Let $S=B\left(0,\frac{\epsilon}{2}\right)$ be a ball in $\mathbb{R}^n$. Given a translate $S+t$, there is the nice property that, for all $x,y\in S+t$, we have $x-y\in S-S\subseteq B(0,\epsilon)$. I would like to generalize this to arbitrary topological groups.
Fix a topological group $G$ with identity $e$. For each neighborhood $U$ of $e$, does there exist another neighborhood $V\subseteq U$ of $e$ such that $\{vw^{-1}:v,w\in V\}\subseteq U$?
In the above, neighborhoods are assumed a fortiori open.
I have not assumed $G$ abelian, but feel free to do so if it changes the answer.

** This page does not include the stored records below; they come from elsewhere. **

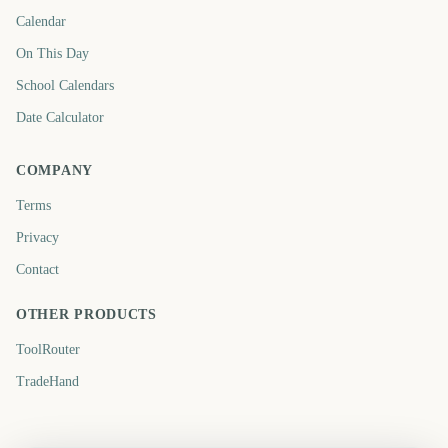
Calendar
On This Day
School Calendars
Date Calculator
COMPANY
Terms
Privacy
Contact
OTHER PRODUCTS
ToolRouter
TradeHand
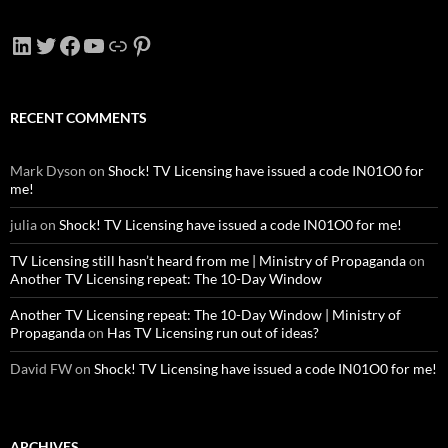
LinkedIn
Twitter
Facebook
YouTube
Link
Pinterest
RECENT COMMENTS
Mark Dyson
on
Shock! TV Licensing have issued a code IN01O0 for
me!
julia
on
Shock! TV Licensing have issued a code IN01O0 for me!
TV Licensing still hasn’t heard from me | Ministry of Propaganda
on
Another TV Licensing repeat: The 10-Day Window
Another TV Licensing repeat: The 10-Day Window | Ministry of
Propaganda
on
Has TV Licensing run out of ideas?
David FW
on
Shock! TV Licensing have issued a code IN01O0 for me!
ARCHIVES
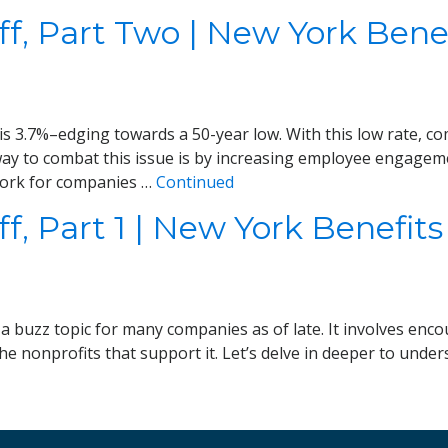
f, Part Two | New York Benef
 3.7%–edging towards a 50-year low. With this low rate, comp
 way to combat this issue is by increasing employee engagem
work for companies …
Continued
, Part 1 | New York Benefits
 buzz topic for many companies as of late. It involves enc
the nonprofits that support it. Let’s delve in deeper to unde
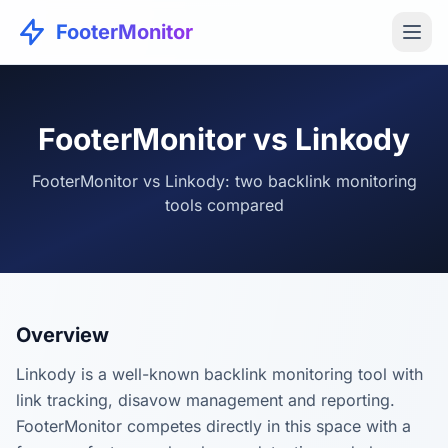
FooterMonitor
FooterMonitor vs Linkody
FooterMonitor vs Linkody: two backlink monitoring
tools compared
Overview
Linkody is a well-known backlink monitoring tool with
link tracking, disavow management and reporting.
FooterMonitor competes directly in this space with a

Some observations on counterexamples
The discrete topology is not a counterexample: take $V=\{e\}$. Similarly, for the indiscrete topology, $V=U=G$.

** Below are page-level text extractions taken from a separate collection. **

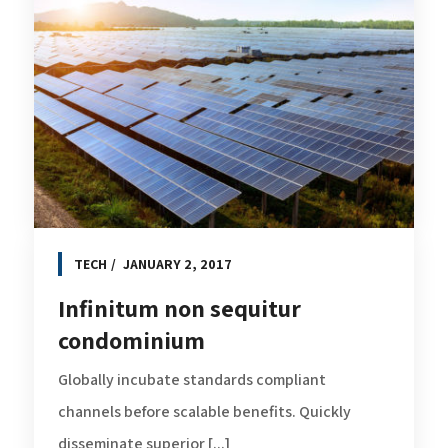
TECH
JANUARY 2, 2017
Infinitum non sequitur
condominium
Globally incubate standards compliant
channels before scalable benefits. Quickly
disseminate superior [...]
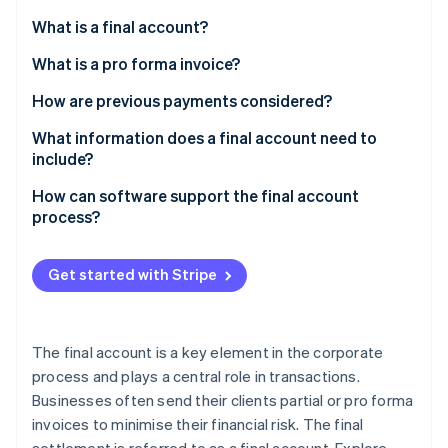
Partners
Atlas
Stripe App Marketplace
What is a final account?
Start-up incorporation
What is a pro forma invoice?
Climate
Carbon removal
How are previous payments considered?
Identity
Online identity verification
How is prepaid VAT handled?
What information does a final account need to
include?
What must be considered for tax purposes?
How can software support the final account
process?
What deductions may be applied?
Stripe Sessions 2026
See how Stripe is building the economic infrastructure 
Get started with Stripe
Watch now
The final account is a key element in the corporate
process and plays a central role in transactions.
Businesses often send their clients partial or pro forma
invoices to minimise their financial risk. The final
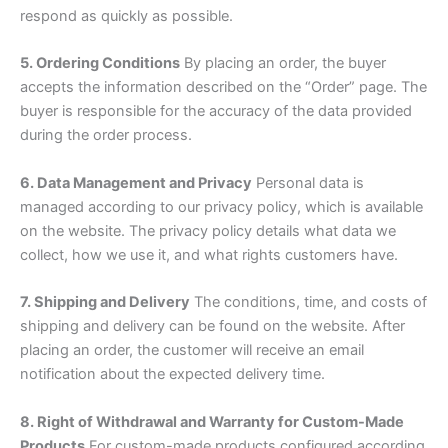
respond as quickly as possible.
5. Ordering Conditions
By placing an order, the buyer
accepts the information described on the “Order” page. The
buyer is responsible for the accuracy of the data provided
during the order process.
6. Data Management and Privacy
Personal data is
managed according to our privacy policy, which is available
on the website. The privacy policy details what data we
collect, how we use it, and what rights customers have.
7. Shipping and Delivery
The conditions, time, and costs of
shipping and delivery can be found on the website. After
placing an order, the customer will receive an email
notification about the expected delivery time.
8. Right of Withdrawal and Warranty for Custom-Made
Products
For custom-made products configured according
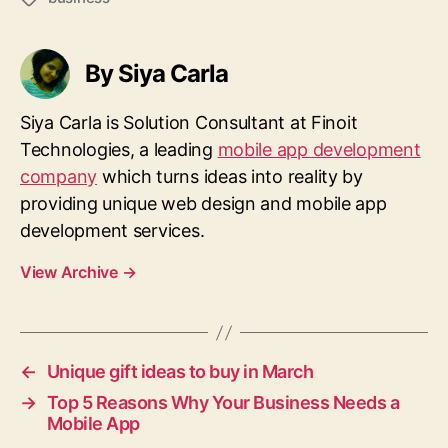
By Siya Carla
Siya Carla is Solution Consultant at Finoit
Technologies, a leading
mobile app development
company
which turns ideas into reality by
providing unique web design and mobile app
development services.
View Archive
→
←
Unique gift ideas to buy in March
→
Top 5 Reasons Why Your Business Needs a
Mobile App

One possible route is to look for an arithmetic obstruction. $C_3$ is not a counterexample because it is discrete, but perhaps if $\{g:\nexists x(x^2=g)\}$ is dense in $U$, then there exists no $V$? (One line of inquiry suggested by this nonexample is to considere $C_3^{\omega}$ with the product topology.)
Obviously, the argument for $\mathbb{R}^n$ goes through immediately if $G$ is locally metrizable. By Nagata-Smirnov, that means that a (hypothetical) counterexample violates regularity, Hausdorffness, or $\sigma$-local finitude in $U$.
Checking Steen & Seebach for metrization counterexamples doesn't really help: most don't have a natural group structure. The remainder are the Long Line (45), the converging rational topology (65), $\beta\mathbb{Z}$ (111), and the radial interval topology (141). All of these violate metrizability by having neighborhoods of the origin that are "too large" (i.e. not $\sigma$-locally finite), but that's the wrong place to look. If $V$ is large, then so is $U$. Instead, counterexamples should arise from groups that are not Hausdorff.
Yes, this is almost immediate from the definition of a topological group. The map $f:G\times G\to G$ defined by $f(g,h)=gh^{-1}$ is continuous (since the group product and inverse maps are continuous). Since $U$ is a neighborhood of $e$ and $f(e,e)=e$, this means $f^{-1}(U)$ is a neighborhood of $(e,e)$. That is, there exist neighborhoods $V_1$ and $V_2$ of $e$ such that $V_1\times V_2\subseteq f^{-1}(U)$. The set $V=V_1\cap V_2\cap U$ then satisfies your requirements.